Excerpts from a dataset
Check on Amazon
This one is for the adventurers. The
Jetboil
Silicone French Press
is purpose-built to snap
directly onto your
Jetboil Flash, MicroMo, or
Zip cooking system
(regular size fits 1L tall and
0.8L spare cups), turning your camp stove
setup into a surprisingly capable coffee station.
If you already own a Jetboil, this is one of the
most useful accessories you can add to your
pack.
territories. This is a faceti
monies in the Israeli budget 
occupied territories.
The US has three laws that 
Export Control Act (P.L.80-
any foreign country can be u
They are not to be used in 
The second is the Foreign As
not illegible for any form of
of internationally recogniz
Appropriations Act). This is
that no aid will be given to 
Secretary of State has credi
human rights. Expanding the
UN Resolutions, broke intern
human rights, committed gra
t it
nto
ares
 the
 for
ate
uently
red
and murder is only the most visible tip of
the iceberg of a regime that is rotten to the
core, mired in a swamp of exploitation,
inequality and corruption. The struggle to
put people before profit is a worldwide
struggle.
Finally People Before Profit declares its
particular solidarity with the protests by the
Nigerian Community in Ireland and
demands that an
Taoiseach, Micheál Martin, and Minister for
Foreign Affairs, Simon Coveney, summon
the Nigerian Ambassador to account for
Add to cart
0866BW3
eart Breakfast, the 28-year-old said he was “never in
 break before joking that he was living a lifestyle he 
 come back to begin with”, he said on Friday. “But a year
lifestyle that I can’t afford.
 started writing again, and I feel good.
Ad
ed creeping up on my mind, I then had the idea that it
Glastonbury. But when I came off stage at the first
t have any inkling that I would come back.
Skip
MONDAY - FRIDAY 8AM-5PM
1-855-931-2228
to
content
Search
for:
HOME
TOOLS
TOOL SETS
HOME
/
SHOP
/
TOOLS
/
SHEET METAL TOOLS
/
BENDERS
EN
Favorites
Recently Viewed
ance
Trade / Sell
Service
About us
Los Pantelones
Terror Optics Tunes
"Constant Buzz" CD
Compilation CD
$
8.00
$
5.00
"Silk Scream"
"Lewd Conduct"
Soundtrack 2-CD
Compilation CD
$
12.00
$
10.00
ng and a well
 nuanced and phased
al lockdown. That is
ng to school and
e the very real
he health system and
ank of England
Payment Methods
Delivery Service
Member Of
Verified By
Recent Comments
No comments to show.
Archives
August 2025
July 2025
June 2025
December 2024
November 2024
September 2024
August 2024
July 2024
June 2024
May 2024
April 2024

=== Try it ===
Beginning at the top of the entries above, output each line exactly, and end with the line in which "Finally People Before Profit declares its" appears.

=== Solution to the problem ===
Check on Amazon
This one is for the adventurers. The
Jetboil
Silicone French Press
is purpose-built to snap
directly onto your
Jetboil Flash, MicroMo, or
Zip cooking system
(regular size fits 1L tall and
0.8L spare cups), turning your camp stove
setup into a surprisingly capable coffee station.
If you already own a Jetboil, this is one of the
most useful accessories you can add to your
pack.
territories. This is a faceti
monies in the Israeli budget 
occupied territories.
The US has three laws that 
Export Control Act (P.L.80-
any foreign country can be u
They are not to be used in 
The second is the Foreign As
not illegible for any form of
of internationally recogniz
Appropriations Act). This is
that no aid will be given to 
Secretary of State has credi
human rights. Expanding the
UN Resolutions, broke intern
human rights, committed gra
t it
nto
ares
 the
 for
ate
uently
red
and murder is only the most visible tip of
the iceberg of a regime that is rotten to the
core, mired in a swamp of exploitation,
inequality and corruption. The struggle to
put people before profit is a worldwide
struggle.
Finally People Before Profit declares its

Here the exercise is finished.